**RAW DATA:**
***
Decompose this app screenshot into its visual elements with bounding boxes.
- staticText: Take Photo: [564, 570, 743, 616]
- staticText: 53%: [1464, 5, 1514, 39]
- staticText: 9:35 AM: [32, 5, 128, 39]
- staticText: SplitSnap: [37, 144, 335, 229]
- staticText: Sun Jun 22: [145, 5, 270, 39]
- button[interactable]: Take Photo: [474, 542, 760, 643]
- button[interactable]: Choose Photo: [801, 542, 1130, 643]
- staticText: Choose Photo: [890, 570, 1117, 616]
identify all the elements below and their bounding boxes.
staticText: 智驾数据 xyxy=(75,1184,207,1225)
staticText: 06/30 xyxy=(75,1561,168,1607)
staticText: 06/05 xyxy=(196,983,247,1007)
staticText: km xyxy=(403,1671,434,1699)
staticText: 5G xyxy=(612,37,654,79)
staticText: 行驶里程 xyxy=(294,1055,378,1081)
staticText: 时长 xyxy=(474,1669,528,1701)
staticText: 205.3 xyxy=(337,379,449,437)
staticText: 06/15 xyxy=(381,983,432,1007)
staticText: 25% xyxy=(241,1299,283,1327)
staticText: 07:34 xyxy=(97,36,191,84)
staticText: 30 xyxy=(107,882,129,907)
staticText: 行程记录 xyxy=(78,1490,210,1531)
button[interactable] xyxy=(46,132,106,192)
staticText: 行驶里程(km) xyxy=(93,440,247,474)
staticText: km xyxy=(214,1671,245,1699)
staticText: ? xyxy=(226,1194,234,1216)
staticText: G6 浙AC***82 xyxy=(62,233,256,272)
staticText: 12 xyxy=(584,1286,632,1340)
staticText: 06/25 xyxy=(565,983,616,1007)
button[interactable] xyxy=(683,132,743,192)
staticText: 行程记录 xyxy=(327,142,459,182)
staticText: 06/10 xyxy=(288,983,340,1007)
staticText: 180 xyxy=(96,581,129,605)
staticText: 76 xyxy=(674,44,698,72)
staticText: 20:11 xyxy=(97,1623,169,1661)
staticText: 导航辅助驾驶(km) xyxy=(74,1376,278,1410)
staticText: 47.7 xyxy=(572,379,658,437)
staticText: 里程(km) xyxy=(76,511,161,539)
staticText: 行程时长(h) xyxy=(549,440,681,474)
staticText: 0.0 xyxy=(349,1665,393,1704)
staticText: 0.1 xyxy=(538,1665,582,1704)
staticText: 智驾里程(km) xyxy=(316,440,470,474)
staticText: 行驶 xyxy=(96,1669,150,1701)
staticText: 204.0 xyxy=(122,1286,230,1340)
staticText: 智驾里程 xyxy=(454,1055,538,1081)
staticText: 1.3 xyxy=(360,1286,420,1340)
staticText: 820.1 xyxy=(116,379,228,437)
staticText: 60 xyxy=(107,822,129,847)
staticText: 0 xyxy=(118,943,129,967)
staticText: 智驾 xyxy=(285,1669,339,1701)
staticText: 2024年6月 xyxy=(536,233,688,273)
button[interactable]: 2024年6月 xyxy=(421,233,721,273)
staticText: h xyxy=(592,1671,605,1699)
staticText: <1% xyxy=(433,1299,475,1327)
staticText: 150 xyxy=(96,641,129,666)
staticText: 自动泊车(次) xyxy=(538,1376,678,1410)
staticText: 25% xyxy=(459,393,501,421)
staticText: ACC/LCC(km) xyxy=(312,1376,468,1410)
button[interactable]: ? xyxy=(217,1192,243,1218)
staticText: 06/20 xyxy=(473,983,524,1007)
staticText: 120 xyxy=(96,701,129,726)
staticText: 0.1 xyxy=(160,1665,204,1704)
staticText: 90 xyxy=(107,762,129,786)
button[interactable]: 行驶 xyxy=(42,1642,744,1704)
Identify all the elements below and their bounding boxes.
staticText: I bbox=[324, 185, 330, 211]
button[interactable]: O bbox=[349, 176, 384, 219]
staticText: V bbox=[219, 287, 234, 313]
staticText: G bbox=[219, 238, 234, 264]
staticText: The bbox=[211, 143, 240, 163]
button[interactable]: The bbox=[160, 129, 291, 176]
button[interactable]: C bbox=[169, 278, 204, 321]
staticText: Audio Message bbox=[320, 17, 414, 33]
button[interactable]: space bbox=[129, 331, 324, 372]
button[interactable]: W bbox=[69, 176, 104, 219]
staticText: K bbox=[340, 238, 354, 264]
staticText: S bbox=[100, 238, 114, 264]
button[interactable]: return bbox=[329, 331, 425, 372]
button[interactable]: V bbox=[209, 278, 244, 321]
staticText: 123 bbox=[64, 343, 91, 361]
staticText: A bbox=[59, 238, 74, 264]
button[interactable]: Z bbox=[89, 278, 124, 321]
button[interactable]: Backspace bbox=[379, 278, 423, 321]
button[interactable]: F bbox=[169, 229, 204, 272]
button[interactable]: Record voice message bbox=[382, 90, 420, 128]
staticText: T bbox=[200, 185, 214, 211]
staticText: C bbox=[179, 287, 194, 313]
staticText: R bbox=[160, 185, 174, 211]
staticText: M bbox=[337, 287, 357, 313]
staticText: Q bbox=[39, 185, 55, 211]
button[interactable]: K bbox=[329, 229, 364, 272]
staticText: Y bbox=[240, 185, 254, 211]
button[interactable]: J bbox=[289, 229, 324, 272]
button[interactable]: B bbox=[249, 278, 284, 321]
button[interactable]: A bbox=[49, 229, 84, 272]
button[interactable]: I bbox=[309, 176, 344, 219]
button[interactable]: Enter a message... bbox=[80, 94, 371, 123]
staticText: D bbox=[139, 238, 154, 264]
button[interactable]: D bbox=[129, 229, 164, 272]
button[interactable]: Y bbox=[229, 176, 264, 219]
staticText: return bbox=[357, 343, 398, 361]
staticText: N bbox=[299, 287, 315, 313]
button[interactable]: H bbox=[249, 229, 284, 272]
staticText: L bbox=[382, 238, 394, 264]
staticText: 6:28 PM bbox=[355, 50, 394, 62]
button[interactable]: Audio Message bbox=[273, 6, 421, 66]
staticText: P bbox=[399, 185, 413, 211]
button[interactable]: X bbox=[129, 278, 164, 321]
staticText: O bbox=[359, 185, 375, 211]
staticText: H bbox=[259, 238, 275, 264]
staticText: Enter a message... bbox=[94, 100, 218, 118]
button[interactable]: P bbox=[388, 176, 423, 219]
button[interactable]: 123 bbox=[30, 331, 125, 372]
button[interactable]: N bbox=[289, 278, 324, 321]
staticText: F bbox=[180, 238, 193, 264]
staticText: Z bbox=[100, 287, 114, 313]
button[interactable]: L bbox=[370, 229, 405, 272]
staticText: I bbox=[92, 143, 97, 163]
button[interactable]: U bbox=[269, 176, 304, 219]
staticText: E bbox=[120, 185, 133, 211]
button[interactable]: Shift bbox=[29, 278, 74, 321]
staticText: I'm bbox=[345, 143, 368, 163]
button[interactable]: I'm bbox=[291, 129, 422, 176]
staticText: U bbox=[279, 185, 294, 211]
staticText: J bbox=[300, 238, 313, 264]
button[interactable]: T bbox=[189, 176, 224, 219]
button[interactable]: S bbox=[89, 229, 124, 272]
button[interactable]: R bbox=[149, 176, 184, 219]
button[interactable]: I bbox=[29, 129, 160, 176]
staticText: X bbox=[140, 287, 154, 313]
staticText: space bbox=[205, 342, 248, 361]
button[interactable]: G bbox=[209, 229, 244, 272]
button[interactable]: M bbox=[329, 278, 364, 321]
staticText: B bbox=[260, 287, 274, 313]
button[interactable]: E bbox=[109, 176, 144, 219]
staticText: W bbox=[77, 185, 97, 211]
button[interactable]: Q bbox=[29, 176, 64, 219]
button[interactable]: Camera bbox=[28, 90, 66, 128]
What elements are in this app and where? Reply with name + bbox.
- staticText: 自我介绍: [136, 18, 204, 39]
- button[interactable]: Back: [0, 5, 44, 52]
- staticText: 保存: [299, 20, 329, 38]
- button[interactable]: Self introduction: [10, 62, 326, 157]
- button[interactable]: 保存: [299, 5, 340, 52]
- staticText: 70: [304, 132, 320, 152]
***
**TASK INSTRUCTIONS:**
For each line in the entries that holds "行程记录", return that line.

**TASK OUTPUT:**
staticText: 行程记录 xyxy=(78,1490,210,1531)
staticText: 行程记录 xyxy=(327,142,459,182)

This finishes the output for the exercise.